[PATCH 1 of 6 V2] revset: make tokenize extensible to parse alias declarations and definitions

Sat Jan 10 14:25:41 UTC 2015

# HG changeset patch
# User FUJIWARA Katsunori <foozy at lares.dti.ne.jp>
# Date 1420899491 -32400
#      Sat Jan 10 23:18:11 2015 +0900
# Node ID 225c17b09cc4220ae020fae91ea9044afd10ee86
# Parent  678f53865c6860a950392691814766957ee89316
revset: make tokenize extensible to parse alias declarations and definitions

Before this patch, "tokenize" doesn't recognize the symbol starting
with "$" as a valid one.

This prevents revset alias declarations and definitions from being
parsed with "tokenize", because "$" may be used as the initial letter
of alias arguments.

BTW, the alias argument name doesn't require leading "$" itself, in
fact. But we have to assume that users may use "$" as the initial
letter of argument names in their aliases, because examples in "hg
help revsets" uses such names for a long time.

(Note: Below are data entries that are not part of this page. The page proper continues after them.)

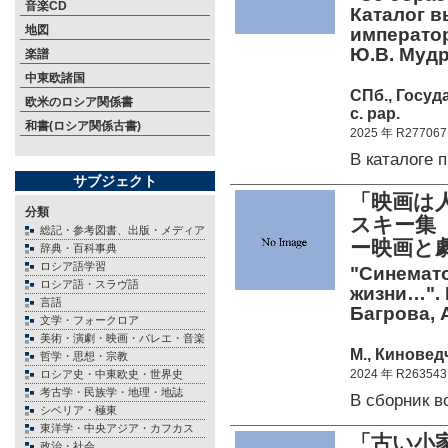
音楽CD
Каталог в
地図
императора
Ю.В. Мудр
楽譜
中東欧諸国
СПб., Госуд
欧米のロシア関係書
c. pap.
和書(ロシア関係古書)
2025 年 R277067
В каталоге
サブジェクト
「映画は
分類
スキー集（
総記・参考図書、出版・メディア
ー映画と
辞典・百科事典
ロシア語学習
"Синемат
ロシア語・スラヴ語
жизни…". 
言語
Багрова, 
文学・フォークロア
美術・演劇・映画・バレエ・音楽
М., Киноведч
哲学・思想・宗教
2024 年 R263543
ロシア史・中東欧史・世界史
考古学・民族学・地理・地誌
В сборник 
シベリア・極東
東洋学・中央アジア・カフカス
「古い小家
政治・社会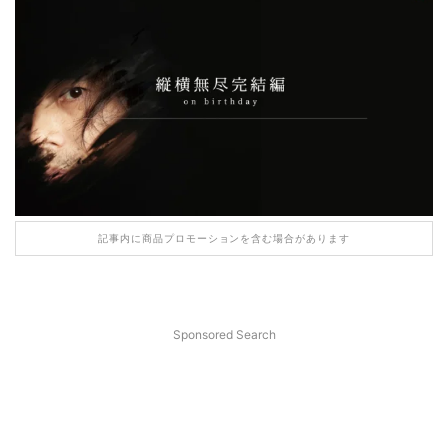
記事内に商品プロモーションを含む場合があります
Sponsored Search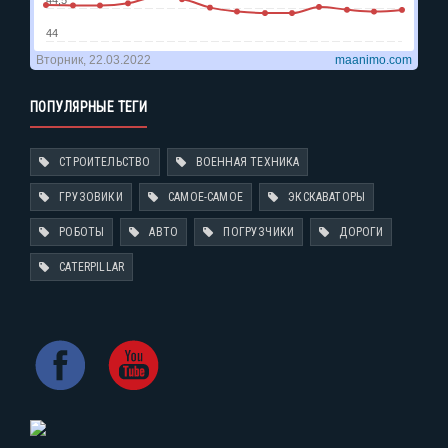
ПОПУЛЯРНЫЕ ТЕГИ
СТРОИТЕЛЬСТВО
ВОЕННАЯ ТЕХНИКА
ГРУЗОВИКИ
САМОЕ-САМОЕ
ЭКСКАВАТОРЫ
РОБОТЫ
АВТО
ПОГРУЗЧИКИ
ДОРОГИ
CATERPILLAR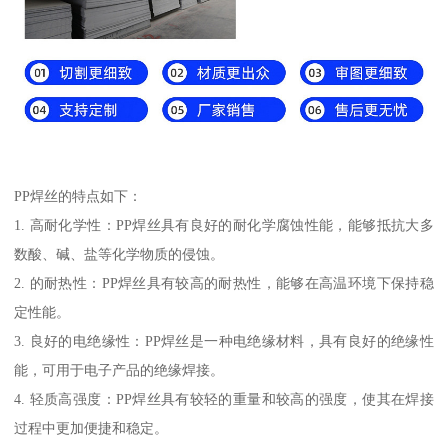
PP焊丝的特点如下：
1. 高耐化学性：PP焊丝具有良好的耐化学腐蚀性能，能够抵抗大多
数酸、碱、盐等化学物质的侵蚀。
2. 的耐热性：PP焊丝具有较高的耐热性，能够在高温环境下保持稳
定性能。
3. 良好的电绝缘性：PP焊丝是一种电绝缘材料，具有良好的绝缘性
能，可用于电子产品的绝缘焊接。
4. 轻质高强度：PP焊丝具有较轻的重量和较高的强度，使其在焊接
过程中更加便捷和稳定。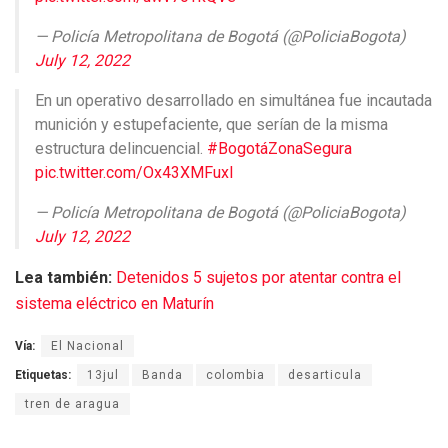
— Policía Metropolitana de Bogotá (@PoliciaBogota)
July 12, 2022
En un operativo desarrollado en simultánea fue incautada
munición y estupefaciente, que serían de la misma
estructura delincuencial.
#BogotáZonaSegura
pic.twitter.com/Ox43XMFuxI
— Policía Metropolitana de Bogotá (@PoliciaBogota)
July 12, 2022
Lea también:
Detenidos 5 sujetos por atentar contra el
sistema eléctrico en Maturín
Vía:
El Nacional
Etiquetas:
13jul
Banda
colombia
desarticula
tren de aragua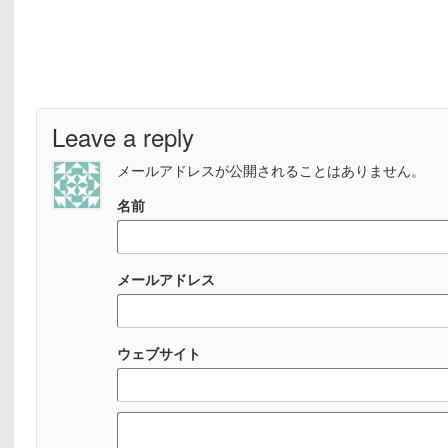
Leave a reply
メールアドレスが公開されることはありません。
名前
メールアドレス
ウェブサイト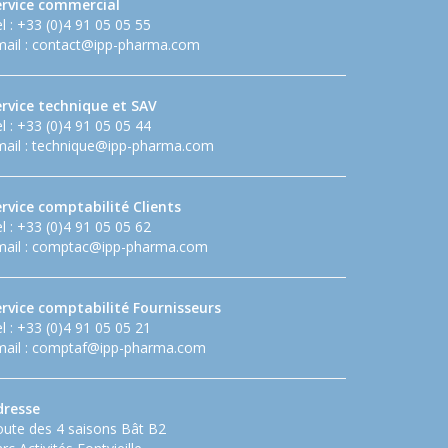
ervice commercial
l : +33 (0)4 91 05 05 55
ail :
contact@ipp-pharma.com
ervice technique et SAV
l : +33 (0)4 91 05 05 44
ail :
technique@ipp-pharma.com
rvice comptabilité Clients
l : +33 (0)4 91 05 05 62
ail :
comptac@ipp-pharma.com
ervice comptabilité Fournisseurs
l : +33 (0)4 91 05 05 21
ail :
comptaf@ipp-pharma.com
dresse
ute des 4 saisons Bât B2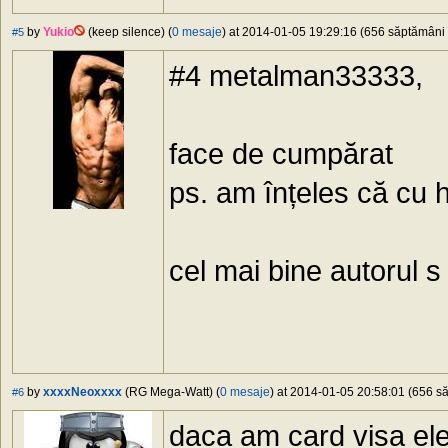
by
Yukio
(keep silence) (
0 mesaje
) at 2014-01-05 19:29:16 (656 săptămâni î
#5
#4 metalman33333,
face de cumpărat
ps. am înțeles că cu 
cel mai bine autorul s
by
xxxxNeoxxxx
(RG Mega-Watt) (
0 mesaje
) at 2014-01-05 20:58:01 (656 să
#6
daca am card visa ele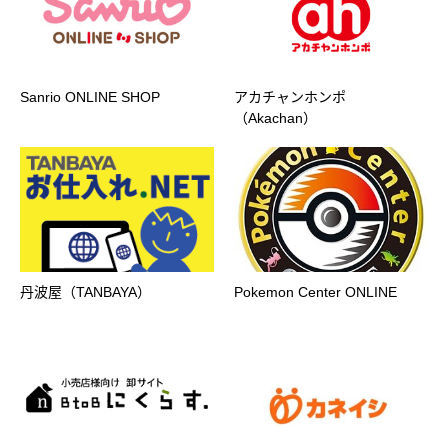
Sanrio ONLINE SHOP
アカチャンホンポ
（Akachan）
丹波屋（TANBAYA）
Pokemon Center ONLINE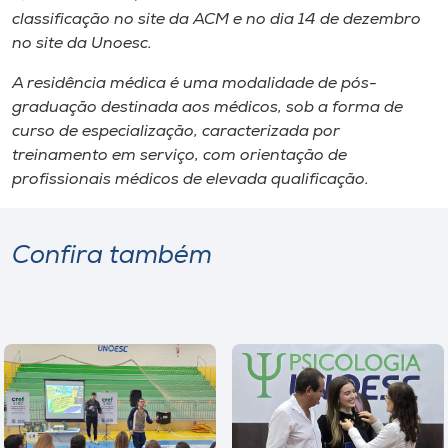
classificação no site da ACM e no dia 14 de dezembro
no site da Unoesc.
A residência médica é uma modalidade de pós-
graduação destinada aos médicos, sob a forma de
curso de especialização, caracterizada por
treinamento em serviço, com orientação de
profissionais médicos de elevada qualificação.
Confira também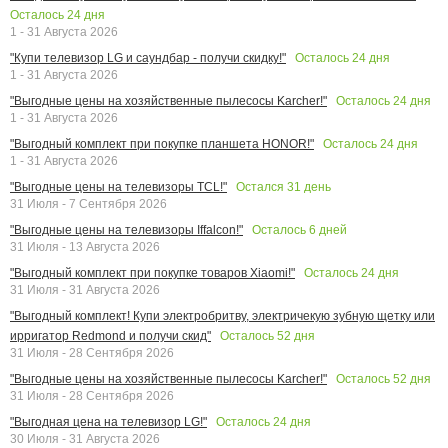
Осталось
24
дня
1 - 31 Августа 2026
Осталось
24
дня
"Купи телевизор LG и саундбар - получи скидку!"
1 - 31 Августа 2026
Осталось
24
дня
"Выгодные цены на хозяйственные пылесосы Karcher!"
1 - 31 Августа 2026
Осталось
24
дня
"Выгодный комплект при покупке планшета HONOR!"
1 - 31 Августа 2026
Остался
31
день
"Выгодные цены на телевизоры TCL!"
31 Июля - 7 Сентября 2026
Осталось
6
дней
"Выгодные цены на телевизоры Iffalcon!"
31 Июля - 13 Августа 2026
Осталось
24
дня
"Выгодный комплект при покупке товаров Xiaomi!"
31 Июля - 31 Августа 2026
"Выгодный комплект! Купи электробритву, электричекую зубную щетку или
Осталось
52
дня
ирригатор Redmond и получи скид"
31 Июля - 28 Сентября 2026
Осталось
52
дня
"Выгодные цены на хозяйственные пылесосы Karcher!"
31 Июля - 28 Сентября 2026
Осталось
24
дня
"Выгодная цена на телевизор LG!"
30 Июля - 31 Августа 2026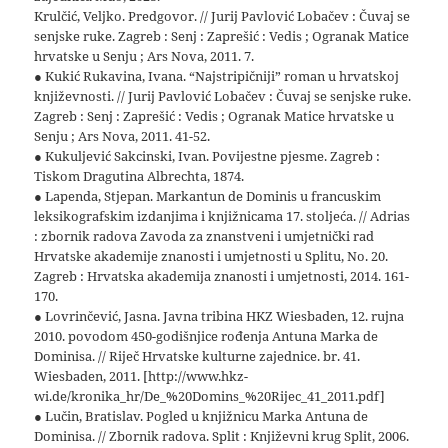
Krulčić, Veljko. Predgovor. // Jurij Pavlović Lobačev : Čuvaj se
senjske ruke. Zagreb : Senj : Zaprešić : Vedis ; Ogranak Matice
hrvatske u Senju ; Ars Nova, 2011. 7.
● Kukić Rukavina, Ivana. “Najstripičniji” roman u hrvatskoj
književnosti. // Jurij Pavlović Lobačev : Čuvaj se senjske ruke.
Zagreb : Senj : Zaprešić : Vedis ; Ogranak Matice hrvatske u
Senju ; Ars Nova, 2011. 41-52.
● Kukuljević Sakcinski, Ivan. Povijestne pjesme. Zagreb :
Tiskom Dragutina Albrechta, 1874.
● Lapenda, Stjepan. Markantun de Dominis u francuskim
leksikografskim izdanjima i knjižnicama 17. stoljeća. // Adrias
: zbornik radova Zavoda za znanstveni i umjetnički rad
Hrvatske akademije znanosti i umjetnosti u Splitu, No. 20.
Zagreb : Hrvatska akademija znanosti i umjetnosti, 2014. 161-
170.
● Lovrinčević, Jasna. Javna tribina HKZ Wiesbaden, 12. rujna
2010. povodom 450-godišnjice rođenja Antuna Marka de
Dominisa. // Riječ Hrvatske kulturne zajednice. br. 41.
Wiesbaden, 2011. [http://www.hkz-
wi.de/kronika_hr/De_%20Domins_%20Rijec_41_2011.pdf]
● Lučin, Bratislav. Pogled u knjižnicu Marka Antuna de
Dominisa. // Zbornik radova. Split : Književni krug Split, 2006.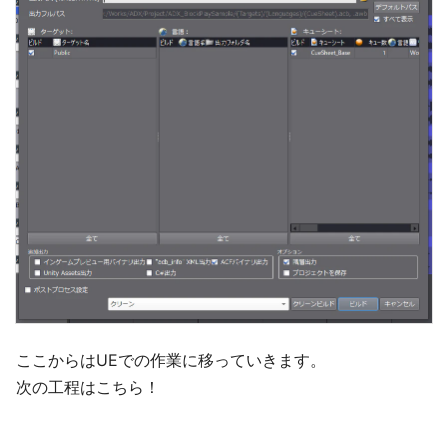
ここからはUEでの作業に移っていきます。
次の工程はこちら！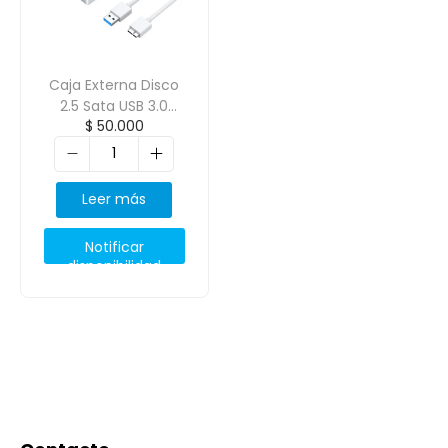
Caja Externa Disco
2.5 Sata USB 3.0
$
50.000
cassette Blanca
ORICO-2580U3
Leer más
Notificar
disponibilidad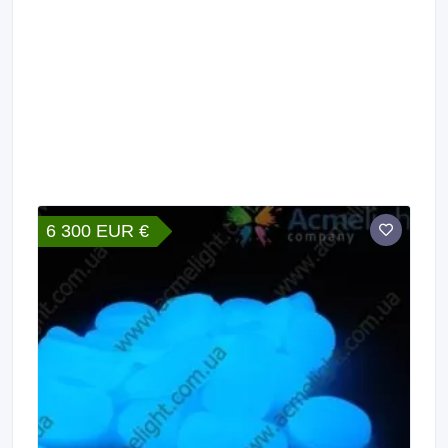
6 300 EUR €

To make "tokenize" extensible to parse alias declarations and
definitions, this patch introduces optional arguments "syminitletters"
and "symletters". Giving these sets can change the policy of "valid
symbol" in tokenization easily.

This patch keeps original examination of letter validity for
reviewability, even though there is redundant interchanging between
"chr"/"ord" at initialization of "_syminitletters" and "_symletters".
At most 256 times examination (per initialization) is cheaper enough
than revset evaluation itself.

This patch is a part of preparation for parsing alias declarations and
definitions more strictly.

diff --git a/mercurial/revset.py b/mercurial/revset.py
--- a/mercurial/revset.py
+++ b/mercurial/revset.py
@@ -129,15 +129,39 @@
 
 keywords = set(['and', 'or', 'not'])
 
-def tokenize(program, lookup=None):
+# default set of valid characters for the initial letter of symbols
+_syminitletters = set(c for c in [chr(i) for i in xrange(256)]
+                      if c.isalnum() or c in '._@' or ord(c) > 127)
+
+# default set of valid characters for non-initial letters of symbols
+_symletters = set(c for c in  [chr(i) for i in xrange(256)]
+                  if c.isalnum() or c in '-._/@' or ord(c) > 127)
+
+def tokenize(program, lookup=None, syminitletters=None, symletters=None):
     '''
     Parse a revset statement into a stream of tokens
 
+    ``syminitletters`` is the set of valid characters for the initial
+    letter of symbols.
+
+    By default, character ``c`` is recognized as valid for initial
+    letter of symbols, if ``c.isalnum() or c in '._@' or ord(c) > 127``.
+
+    ``symletters`` is the set of valid characters for non-initial
+    letters of symbols.
+
+    By default, character ``c`` is recognized as valid for non-initial
+    letters of symbols, if ``c.isalnum() or c in '-._/@' or ord(c) > 127``.
+
     Check that @ is a valid unquoted token character (issue3686):
     >>> list(tokenize("@::"))
     [('symbol', '@', 0), ('::', None, 1), ('end', None, 3)]
 
     '''
+    if syminitletters is None:
+        syminitletters = _syminitletters
+    if symletters is None:
+        symletters = _symletters
 
     pos, l = 0, len(program)
     while pos < l:
@@ -177,12 +201,12 @@
             else:
                 raise error.ParseError(_("unterminated string"), s)
         # gather up a symbol/keyword
-        elif c.isalnum() or c in '._@' or ord(c) > 127:
+        elif c in syminitletters:
             s = pos
             pos += 1
             while pos < l: # find end of symbol
                 d = program[pos]
-                if not (d.isalnum() or d in "-._/@" or ord(d) > 127):
+                if d not in symletters:
                     break
                 if d == '.' and program[pos - 1] == '.': # special case for ..
                     pos -= 1